> WHAT IS BEING ASKED
Below are records; count the lines among them that include the string "الأجهزة", and state only the number.

Collected data:
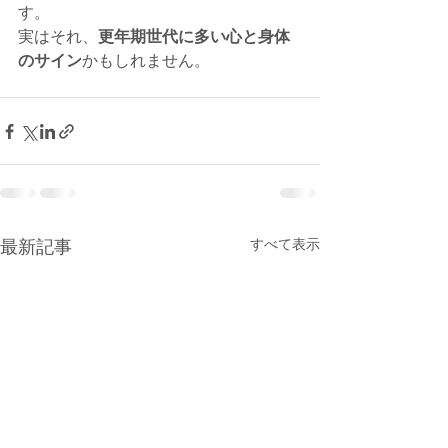
す。
実はそれ、
更年期世代に多い心と身体
のサイン
かもしれません。
すべて表示
最新記事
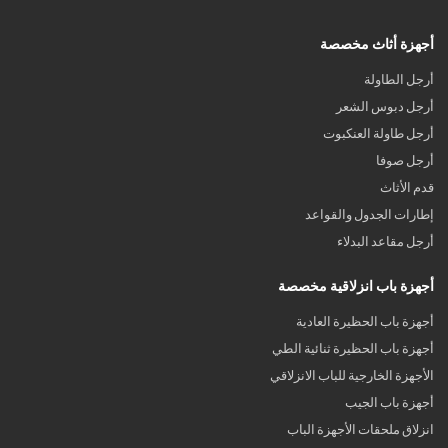
أجهزة أثاث مخصصة
أرجل الطاولة
أرجل دبوس الشعر
أرجل طاولة العنكبوت
أرجل صوفا
قدم الأثاث
إطارات الجدول والقواعد
أرجل مقاعد البدلاء
أجهزة باب انزلاقية مخصصة
أجهزة باب الحظيرة العادية
أجهزة باب الحظيرة ثنائية الطي
الأجهزة الخارجية للباب الانزلاقي
أجهزة باب الجيب
انزلاق ملحقات الأجهزة الباب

> OUTPUT
2